Les magistrats ne sont pas irresponsables
par François - Droit administratif
mardi 13 juin 2006
L’irresponsabilité des magistrats est devenue aujourd’hui un poncif. Pourtant, il s’agit d’une idée totalement erronée : les magistrats ne sont nullement irresponsables, et ceci à tous points de vue au niveau juridique.
En effet, on distingue en droit trois formes de responsabilité :
- la responsabilité pénale, lorsque quelqu’un commet une contravention, un délit ou un crime au détriment de la société, qui conduit notamment au prononcé d’une peine de prison ou d’une amende
- la responsabilité civile, lorsque quelqu’un cause un tort à une autre personne, qui conduit à la condamnation à des dommages et intérêts
- la responsabilité disciplinaire, lorsque quelqu’un commet, pour schématiser, une faute professionnelle et qui conduit au prononcé d’une sanction dite disciplinaire (comme une mise à pied)
Or, le magistrat est responsable dans toutes ces hypothèses.
Les magistrats sont responsables pénalement
Sur le plan pénal, tout d’abord, le magistrat ne bénéficie d’aucune immunité.
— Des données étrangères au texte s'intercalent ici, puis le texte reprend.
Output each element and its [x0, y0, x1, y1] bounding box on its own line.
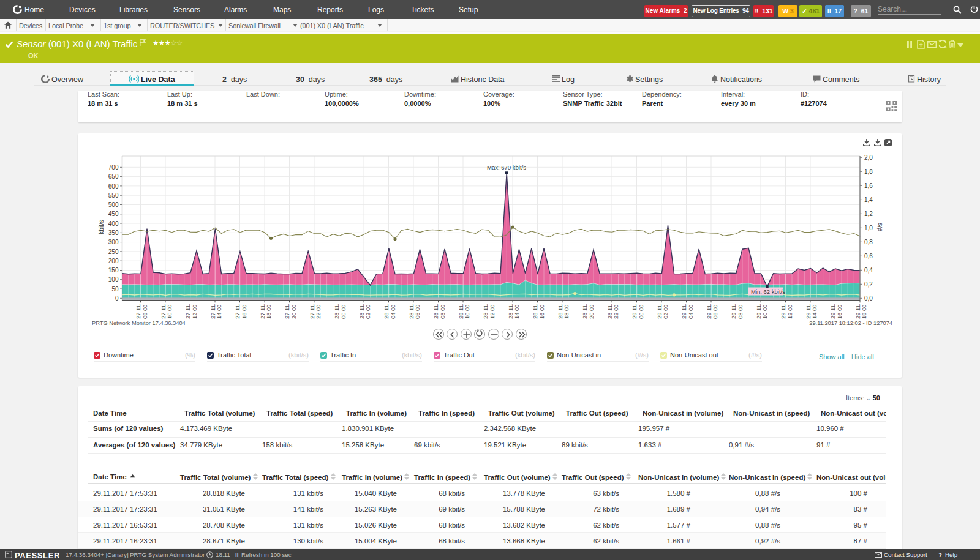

Ainsi, par exemple, si un juge d’instruction giflait une personne durant un interrogatoire, il pourrait être condamné pour violence (l’infraction serait, au contraire, aggravée à raison de sa fonction).
Notons que tel n’est pas le cas de tous les hommes politiques. En effet, les parlementaires bénéficient d’une immunité, qui, à moins qu’elle ne soit levée par leurs pairs, empêche, sauf cas de flagrant délit, qu’ils ne soient poursuivis. Le président de la République bénéficie, quant à lui, d’une immunité complète pour tous les actes commis à l’occasion de ses fonctions. Quant aux ministres, ils ne peuvent être jugés pour des faits relatifs à l’exercice de leurs fonctions que par une juridiction spéciale, selon des règles dérogatoires.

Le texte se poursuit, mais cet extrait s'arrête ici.